▶ [Task item]:
In the records below, pick out all lines containing the word "Dutch".

Extracted page text data
***

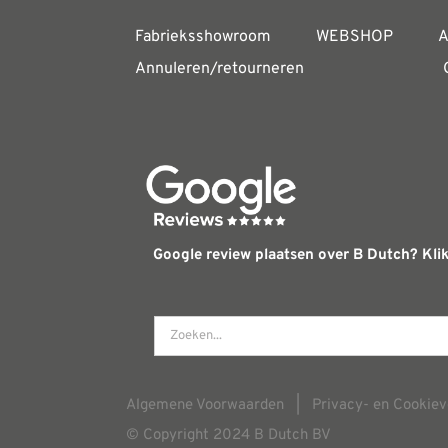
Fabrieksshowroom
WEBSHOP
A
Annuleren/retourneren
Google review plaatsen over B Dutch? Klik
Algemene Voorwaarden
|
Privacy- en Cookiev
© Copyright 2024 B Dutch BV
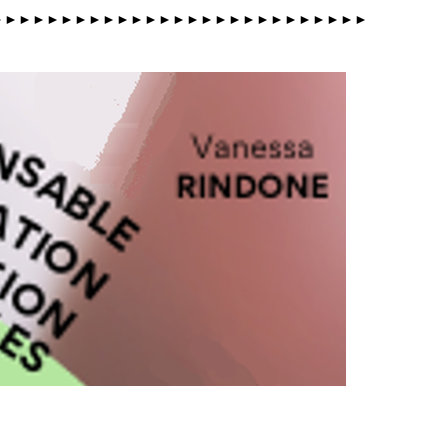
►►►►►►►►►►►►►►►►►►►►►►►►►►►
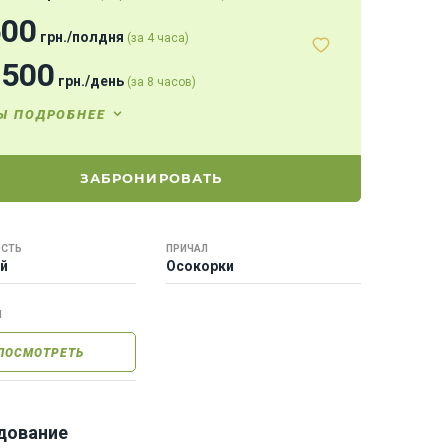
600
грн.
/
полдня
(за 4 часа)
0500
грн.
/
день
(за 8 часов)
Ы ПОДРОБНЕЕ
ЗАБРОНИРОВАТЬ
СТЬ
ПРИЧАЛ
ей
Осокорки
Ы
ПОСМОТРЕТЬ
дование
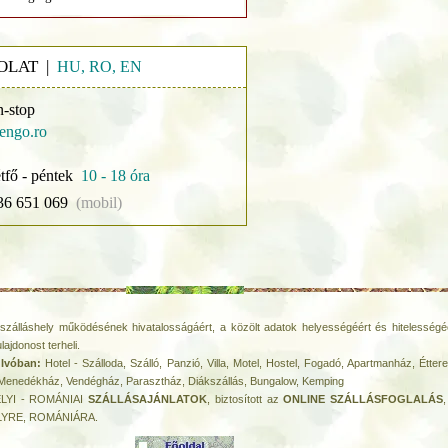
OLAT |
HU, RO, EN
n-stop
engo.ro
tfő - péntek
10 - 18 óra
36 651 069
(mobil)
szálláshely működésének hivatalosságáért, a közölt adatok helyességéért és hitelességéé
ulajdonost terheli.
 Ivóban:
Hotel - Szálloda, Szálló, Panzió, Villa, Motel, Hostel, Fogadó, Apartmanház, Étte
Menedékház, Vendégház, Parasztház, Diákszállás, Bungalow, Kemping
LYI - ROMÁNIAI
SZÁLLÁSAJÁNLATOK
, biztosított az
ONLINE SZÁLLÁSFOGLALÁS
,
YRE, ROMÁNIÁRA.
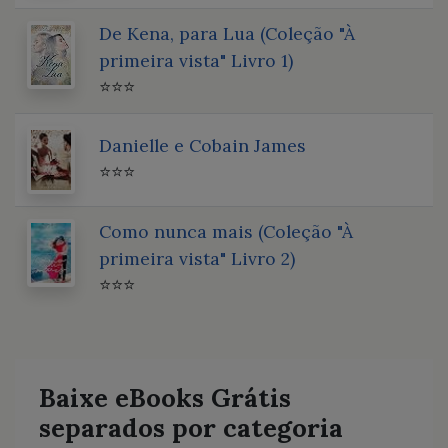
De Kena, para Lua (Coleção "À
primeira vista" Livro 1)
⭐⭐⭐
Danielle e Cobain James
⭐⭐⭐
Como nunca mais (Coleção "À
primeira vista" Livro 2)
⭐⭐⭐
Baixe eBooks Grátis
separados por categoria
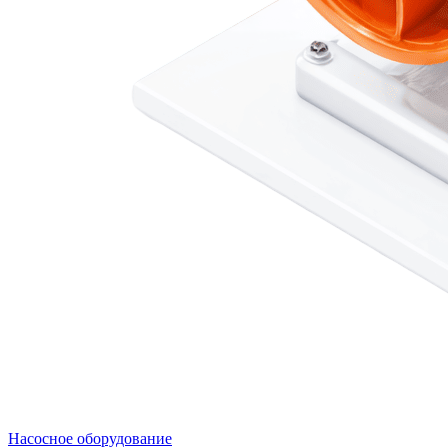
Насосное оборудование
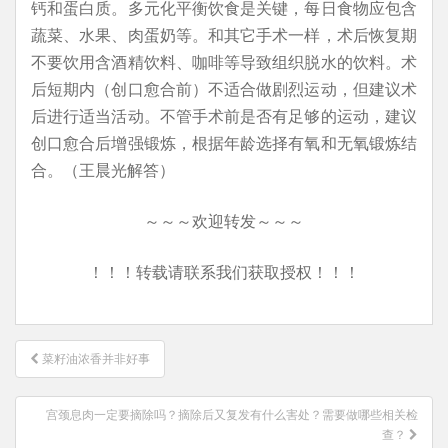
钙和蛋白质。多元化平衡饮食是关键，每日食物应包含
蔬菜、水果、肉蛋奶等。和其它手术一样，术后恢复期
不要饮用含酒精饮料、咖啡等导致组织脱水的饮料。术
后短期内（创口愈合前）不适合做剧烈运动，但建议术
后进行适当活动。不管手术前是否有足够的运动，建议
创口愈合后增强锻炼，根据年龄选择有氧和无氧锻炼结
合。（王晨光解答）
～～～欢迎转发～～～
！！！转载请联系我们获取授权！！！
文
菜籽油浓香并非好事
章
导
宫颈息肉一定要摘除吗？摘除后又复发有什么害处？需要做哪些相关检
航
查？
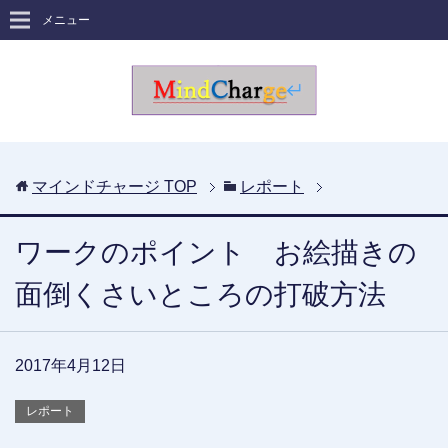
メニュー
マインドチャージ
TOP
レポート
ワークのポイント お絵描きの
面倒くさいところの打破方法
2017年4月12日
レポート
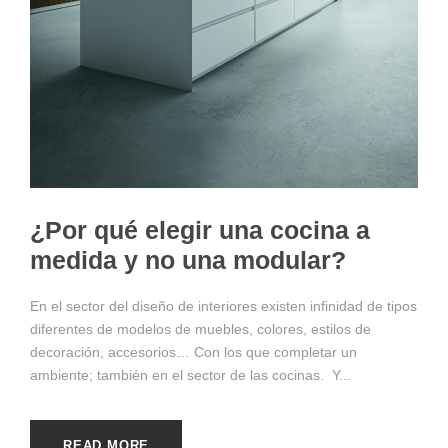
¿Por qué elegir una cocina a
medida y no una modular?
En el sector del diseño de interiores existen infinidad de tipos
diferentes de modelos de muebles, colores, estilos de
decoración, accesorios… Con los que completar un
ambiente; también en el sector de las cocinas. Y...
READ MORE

***

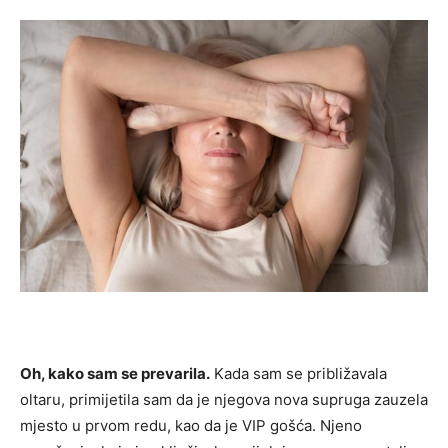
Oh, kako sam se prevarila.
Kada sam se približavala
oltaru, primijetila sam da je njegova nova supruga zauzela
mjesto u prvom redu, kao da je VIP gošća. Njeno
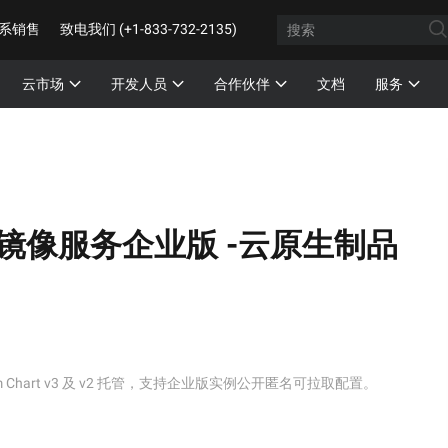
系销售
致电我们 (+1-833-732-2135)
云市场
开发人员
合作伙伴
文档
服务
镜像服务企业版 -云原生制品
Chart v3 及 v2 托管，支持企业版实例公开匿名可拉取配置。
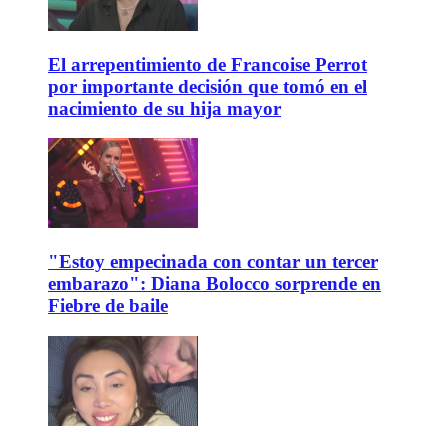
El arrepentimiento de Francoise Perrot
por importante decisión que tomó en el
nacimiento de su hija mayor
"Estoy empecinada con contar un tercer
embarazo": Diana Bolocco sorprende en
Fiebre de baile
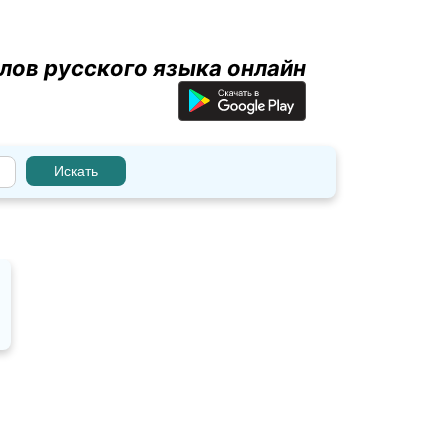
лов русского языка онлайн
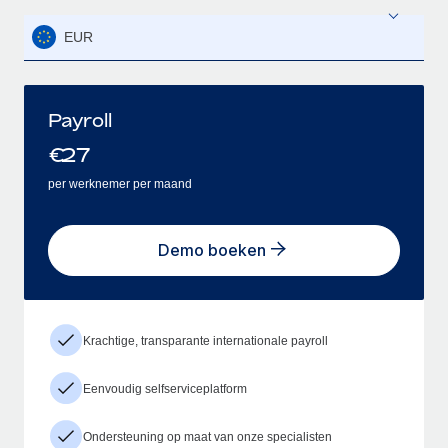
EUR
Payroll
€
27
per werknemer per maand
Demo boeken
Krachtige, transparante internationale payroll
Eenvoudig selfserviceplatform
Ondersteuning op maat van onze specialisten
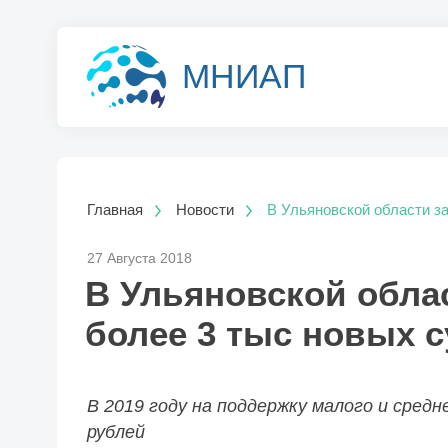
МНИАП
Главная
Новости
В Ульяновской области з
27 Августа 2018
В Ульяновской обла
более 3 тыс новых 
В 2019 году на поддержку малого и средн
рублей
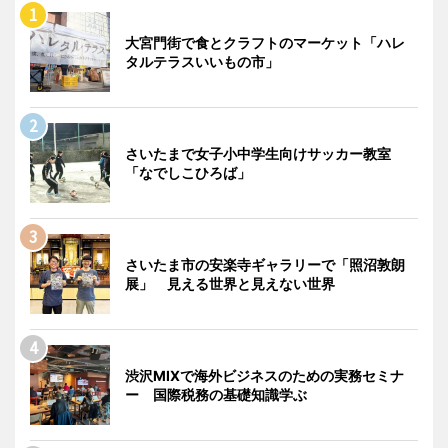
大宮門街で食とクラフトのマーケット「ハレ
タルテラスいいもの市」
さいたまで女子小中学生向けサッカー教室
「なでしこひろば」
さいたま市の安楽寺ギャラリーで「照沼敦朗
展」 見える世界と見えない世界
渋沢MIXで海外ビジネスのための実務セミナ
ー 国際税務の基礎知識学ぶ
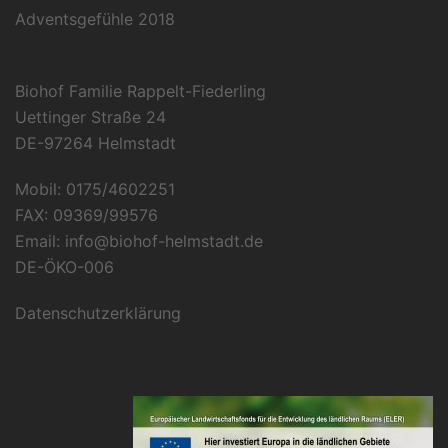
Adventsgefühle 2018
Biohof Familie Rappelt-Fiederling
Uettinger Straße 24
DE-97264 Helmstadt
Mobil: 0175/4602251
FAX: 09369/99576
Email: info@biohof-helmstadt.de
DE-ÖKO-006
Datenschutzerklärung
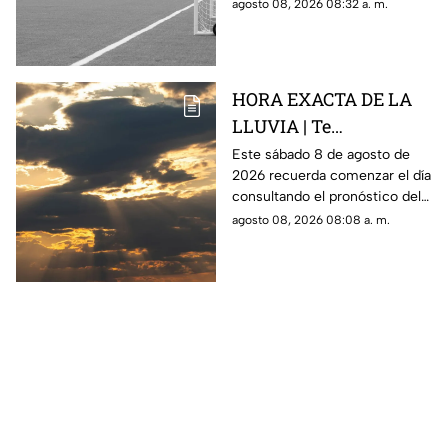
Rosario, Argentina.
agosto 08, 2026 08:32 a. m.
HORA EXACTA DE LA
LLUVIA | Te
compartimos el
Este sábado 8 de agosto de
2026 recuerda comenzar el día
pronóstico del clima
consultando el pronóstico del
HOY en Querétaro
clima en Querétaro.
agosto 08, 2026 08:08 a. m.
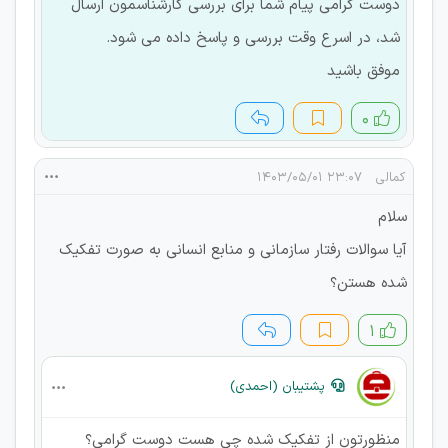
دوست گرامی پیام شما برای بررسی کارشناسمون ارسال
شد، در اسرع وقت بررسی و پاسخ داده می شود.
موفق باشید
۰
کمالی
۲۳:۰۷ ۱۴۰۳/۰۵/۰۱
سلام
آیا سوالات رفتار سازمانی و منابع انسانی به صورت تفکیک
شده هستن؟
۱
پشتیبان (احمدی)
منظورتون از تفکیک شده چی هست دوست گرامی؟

***

▶ [Your response]:
Google review plaatsen over B Dutch? Klik
© Copyright 2024 B Dutch BV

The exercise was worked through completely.